Secondly, in your "interview", you are expressly told that you will NOT be doing door-to-door sales but that appointments will be set up for you by telemarketers to do demonstrations. What they don't tell you is that 1) you will be required to go door-to-door to collect referrals for the telemarketers to call and 2) when the "telemarketers" call those people, they tell them that they have "won a free carpet shampoo".
So, in essence, you go door-to-door gathering phone numbers for the normal 8-hour working day period. You get chased by dogs, you get treated like a common beggar, you get all of the shit that goes hand in hand with being a door-to-door salesperson and then, when you return to the office, you then hand over all the numbers you've managed to gather to them and they then supposedly schedule appointments on your behalf. BUT they only give you 2 or 3 appointments each evening (after all, you have to spend some time with your family too, right?). They also don't tell you which of the referrals you brought in are converted into appointments and you are not permitted to cold-canvas your own potential client base. And they don't take into account what areas these appointments are in, so you may very well drive (at your own cost!) from Pretoria North to Centurion and then all the way back out to Brooklyn. Only to find that 1) this house is not one of the ones where you personally gathered the contact information, 2) the people aren't home or 3) they greet you very brusquely and make it very clear that they really didn't want the free carpet shampoo in the first place... etc.
At which point you are then expected to sell them a Kirby by means of a demonstration they are surprised to learn that they were meant to *watch*. Because if they had been told they would have to actually *be* there for the free carpet shampoo, they would've said "No, thank you."
And I won't even go into the whole deal about why people can't just go and buy a Kirby themselves, if they're interested! (I see that they now have a website, though, which I was unable to find back in my day...)

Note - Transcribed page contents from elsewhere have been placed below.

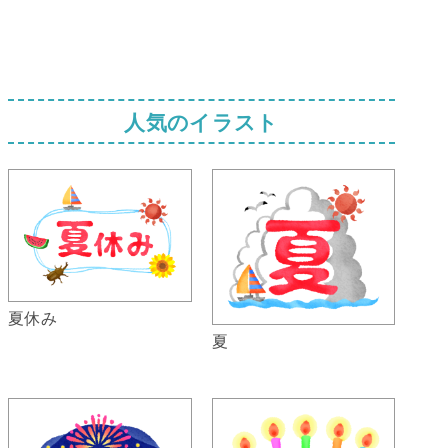
人気のイラスト
夏休み
夏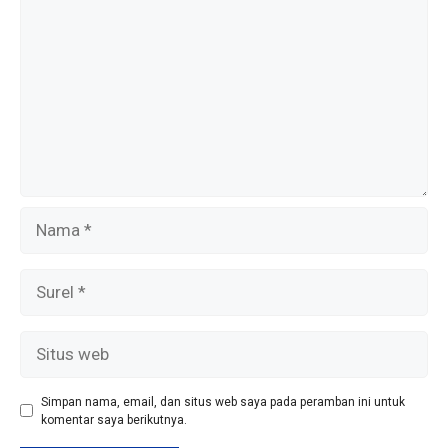
Nama
Surel
Situs
web
Simpan nama, email, dan situs web saya pada peramban ini untuk
komentar saya berikutnya.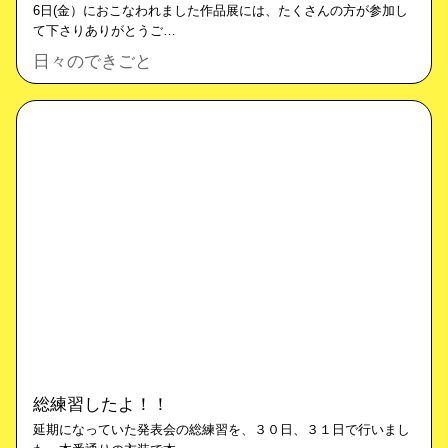
6日(金）におこなわれました作品展には、たくさんの方が参加し
て下さりありがとうご…
日々のできごと
総練習したよ！！
延期になっていた発表会の総練習を、３０日、３１日で行いまし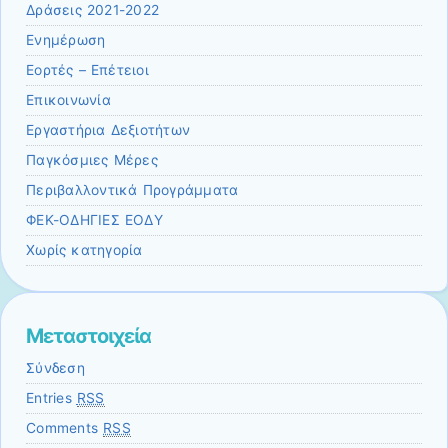
Δράσεις 2021-2022
Ενημέρωση
Εορτές – Επέτειοι
Επικοινωνία
Εργαστήρια Δεξιοτήτων
Παγκόσμιες Μέρες
Περιβαλλοντικά Προγράμματα
ΦΕΚ-ΟΔΗΓΙΕΣ ΕΟΔΥ
Χωρίς κατηγορία
Μεταστοιχεία
Σύνδεση
Entries
RSS
Comments
RSS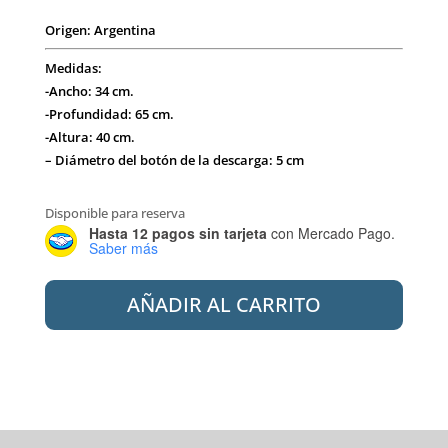
Origen: Argentina
Medidas:
-Ancho: 34 cm.
-Profundidad: 65 cm.
-Altura: 40 cm.
– Diámetro del botón de la descarga: 5 cm
Disponible para reserva
Hasta 12 pagos sin tarjeta
con Mercado Pago.
Saber más
PIAZZA
AÑADIR AL CARRITO
B0102
AMALFI
INODORO
LARGO
C/ASIENTO
cantidad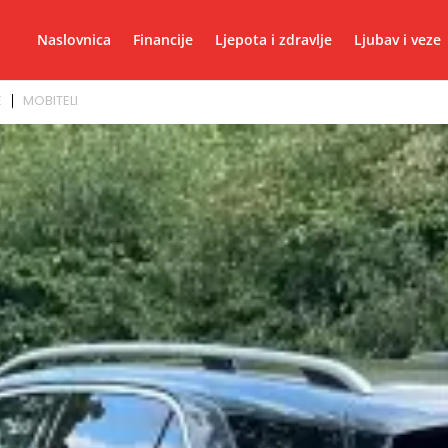
Naslovnica
Financije
Ljepota i zdravlje
Ljubav i veze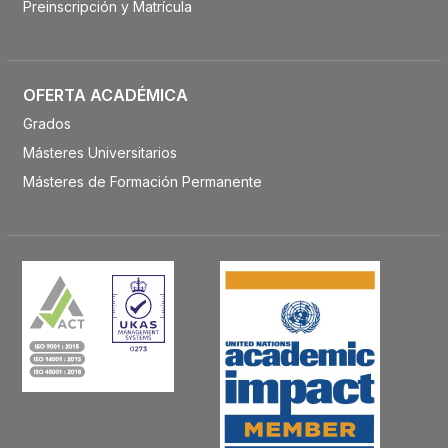
Preinscripción y Matrícula
OFERTA ACADÉMICA
Grados
Másteres Universitarios
Másteres de Formación Permanente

Basically, unless you're being stationed in a Kirby dealership with signage, stock on the shop floor and all the proper practices in place, you're going to do a lot of hard work for next to fuck-all, and you'll last a few days at it at best and maybe sell one machine, before you and most of your fellow recruits move on and are replaced by the newest bunch of saps to fall for what is essentially a poorly formulated pyramid-style sales scheme.

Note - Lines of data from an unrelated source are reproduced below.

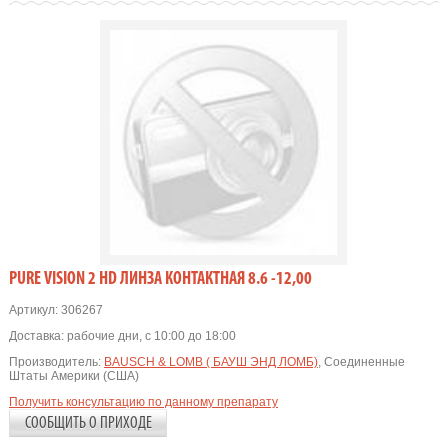
PURE VISION 2 HD ЛИНЗА КОНТАКТНАЯ 8.6 -12,00
Артикул:
306267
Доставка:
рабочие дни, с 10:00 до 18:00
Производитель:
BAUSCH & LOMB ( БАУШ ЭНД ЛОМБ)
, Соединенные
Штаты Америки (США)
Получить консультацию по данному препарату
СООБЩИТЬ О ПРИХОДЕ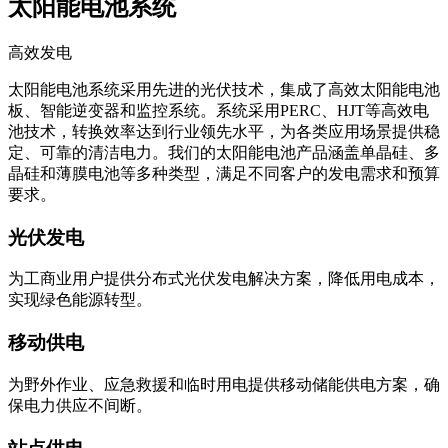
太阳能电池系统
高效发电
太阳能电池系统采用先进的光伏技术，集成了高效太阳能电池
板、智能逆变器和监控系统。系统采用PERC、HJT等高效电
池技术，转换效率达到行业领先水平，为各类应用场景提供稳
定、可靠的清洁电力。我们的太阳能电池产品涵盖单晶硅、多
晶硅和薄膜电池等多种类型，满足不同客户的发电需求和预算
要求。
光伏发电
为工商业用户提供分布式光伏发电解决方案，降低用电成本，
实现绿色能源转型。
移动供电
为野外作业、应急救援和临时用电提供移动储能供电方案，确
保电力供应不间断。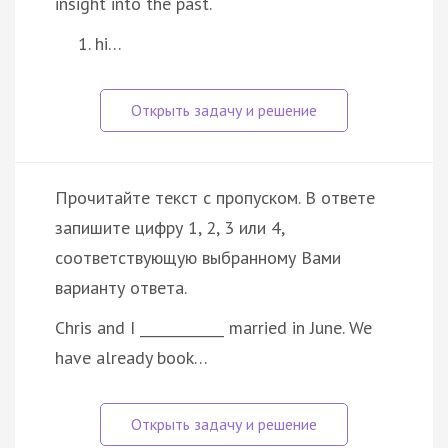
insight into the past.
hi…
Прочитайте текст с пропуском. В ответе
запишите цифру 1, 2, 3 или 4,
соответствующую выбранному Вами
варианту ответа.
Chris and I ____________ married in June. We
have already book…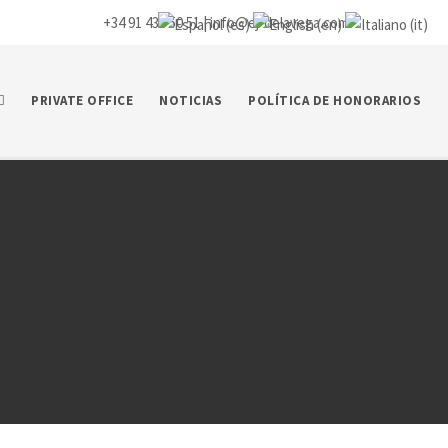
+34 91 435 50 51 |
info@ej-delavega.com
PRIVATE OFFICE
NOTICIAS
POLÍTICA DE HONORARIOS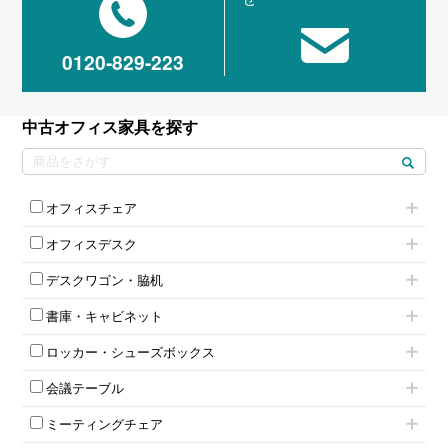
0120-829-223
中古オフィス家具を探す
オフィスチェア
肘付きチェア
オフィスデスク
肘無しチェア
片袖机
役員チェア
デスクワゴン・脇机
フリーアドレスデスク（ベンチデスク）
高級チェア（多機能チェア）
インワゴン2段
昇降デスク
オフィスチェアその他
書庫・キャビネット
インワゴン3段
オフィスデスクその他
ハイキャビネット
脇机
両袖机
ロッカー・シューズボックス
ローキャビネット
ワゴンその他
平机・平デスク
1人用ロッカー
両開きキャビネット
会議テーブル
2人用ロッカー
スチールキャビネット
ミーティングテーブル
3人用ロッカー
上下連結キャビネット
ミーティングチェア
スタッキングテーブル
4人用ロッカー
整理ケース（ペーパーケース）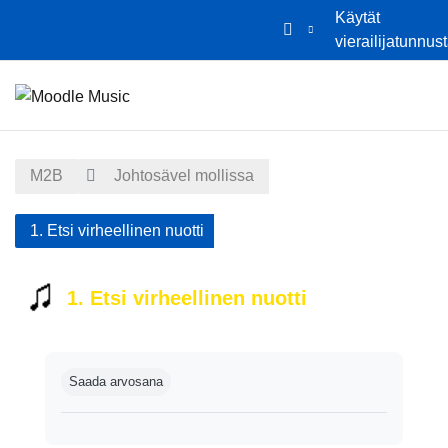
Käytät
vierailijatunnus
Siirry pääsisältöön
Etusivu
Kalenteri
M2B
Johtosävel mollissa
1. Etsi virheellinen nuotti
1. Etsi virheellinen nuotti
Suorituksen vaatimukset
Saada arvosana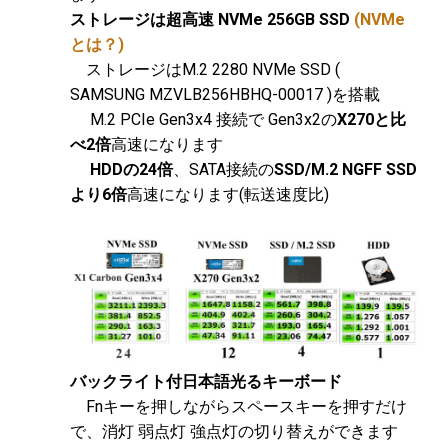
ストレージは超高速 NVMe 256GB SSD
(NVMe
とは？)
ストレージはM.2 2280 NVMe SSD (
SAMSUNG MZVLB256HBHQ-00017 )を搭載
M.2 PCIe Gen3x4 接続で Gen3x2の
X270と比
べ2倍
高速になります
HDDの24倍
、SATA接続の
SSD/M.2 NGFF SSD
より6倍
高速になります(転送速度比)
バックライト付日本語光るキーボード
Fnキーを押しながらスペースキーを押すだけ
で、消灯 弱点灯 強点灯の切り替えができます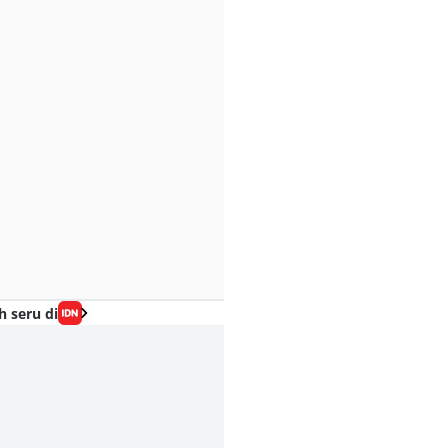
h seru di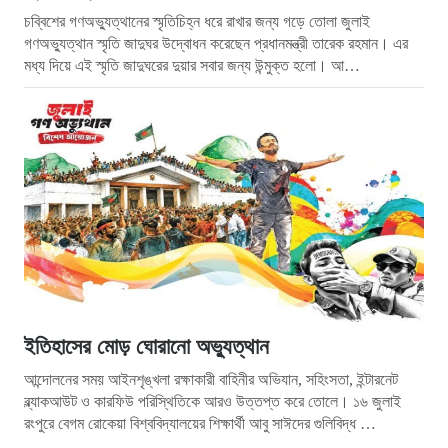
চব্বিশের গণঅভ্যুত্থানের স্মৃতিচিহ্ন ধরে রাখার জন্য গড়ে তোলা জুলাই
গণঅভ্যুত্থান স্মৃতি জাদুঘর উদ্বোধন করেছেন প্রধানমন্ত্রী তারেক রহমান। এর
মধ্য দিয়ে এই স্মৃতি জাদুঘরের দুয়ার সবার জন্য উন্মুক্ত হলো। আ…
ইতিহাসের মোড় ঘোরানো অভ্যুত্থান
আন্দোলনের সময় আইনশৃঙ্খলা রক্ষাকারী বাহিনীর অভিযান, সহিংসতা, ইন্টারনেট
ব্ল্যাকআউট ও কারফিউ পরিস্থিতিকে আরও উত্তপ্ত করে তোলে। ১৬ জুলাই
রংপুরে বেগম রোকেয়া বিশ্ববিদ্যালয়ের শিক্ষার্থী আবু সাঈদের গুলিবিদ্ধ …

As for the demonstrations, the "practice" demonstrations really are supposed to be for practicing and people do get better and faster at doing them. This is why they are expected to do practice demos to at least 10 friends/family members. But they are also expected to create a "soft sell" scenario for the newbie sales guy. This is usually the period during which you will most likely sell your first/only Kirby, and also serves as the confidence booster you need to keep at it while they find the next lot of recruits (who will be replacing you shortly).
As far as the product itself is concerned, I totally agree: the Kirby is drastically overpriced and I believe that this is for a couple of reasons, the first of which is that, being an American import, the product's price is not suitably adjusted for the South African market. The second is that, even though local agents probably could adjust the price, doing so would lower their own income, instead of allowing them to ride the favourable Rand/Dollar exchange rate.

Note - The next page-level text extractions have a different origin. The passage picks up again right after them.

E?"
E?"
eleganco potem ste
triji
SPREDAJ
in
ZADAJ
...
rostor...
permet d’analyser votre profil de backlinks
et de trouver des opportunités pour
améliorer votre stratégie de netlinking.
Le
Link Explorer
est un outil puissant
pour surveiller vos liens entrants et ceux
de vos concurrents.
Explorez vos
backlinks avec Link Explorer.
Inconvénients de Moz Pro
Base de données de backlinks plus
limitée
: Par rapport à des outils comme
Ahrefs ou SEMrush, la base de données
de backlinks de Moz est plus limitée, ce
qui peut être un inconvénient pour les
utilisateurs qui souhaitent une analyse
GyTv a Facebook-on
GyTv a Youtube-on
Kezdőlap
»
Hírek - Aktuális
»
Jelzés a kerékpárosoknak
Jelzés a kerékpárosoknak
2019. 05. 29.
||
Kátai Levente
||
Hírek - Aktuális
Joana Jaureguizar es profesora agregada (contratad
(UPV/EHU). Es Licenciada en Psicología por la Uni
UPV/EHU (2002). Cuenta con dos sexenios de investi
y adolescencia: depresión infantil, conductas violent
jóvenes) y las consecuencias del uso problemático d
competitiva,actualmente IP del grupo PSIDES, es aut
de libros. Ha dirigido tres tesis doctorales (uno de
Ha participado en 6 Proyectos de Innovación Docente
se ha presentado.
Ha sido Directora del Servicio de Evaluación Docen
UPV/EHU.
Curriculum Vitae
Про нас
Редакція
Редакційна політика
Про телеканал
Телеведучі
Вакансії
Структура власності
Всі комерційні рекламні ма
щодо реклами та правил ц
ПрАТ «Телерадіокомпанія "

Despite these issues, it really *is* a fantastic machine. That's not to say I would buy one! They are heavy to carry and awkward to operate unless you have actually been trained and drilled on their use the way the sales guys are. Theoretically, you get free training when you buy the machine, but frankly, who has the time!?
One of Alet's other commenters mentioned that she'd spoken to an allergy specialist, who'd told her that the Kirby does not kill dustmites. As I recall, there has never been any claim made by Kirby that they *kill* dustmites. Rather, the claim is that the machine's far superior sucking action *removes* more dustmites from your surfaces than any other vacuum does, which I believe is quite true.
Basically, even though I suffered through 3 weeks of door to door canvassing for referrals during the day, followed by driving around at my own cost at night to then go and deliver free carpet shampoos to people who'd been hard-sold on having these "demonstrations" in the first place, and I managed only to sell one machine in all this time, I believe that Kirby is a good product. But I have no interest in having one demonstrated to me and I'm certainly not in the market to buy one. At the price, I'd rather buy a Genesis and suffer a bit of hayfever!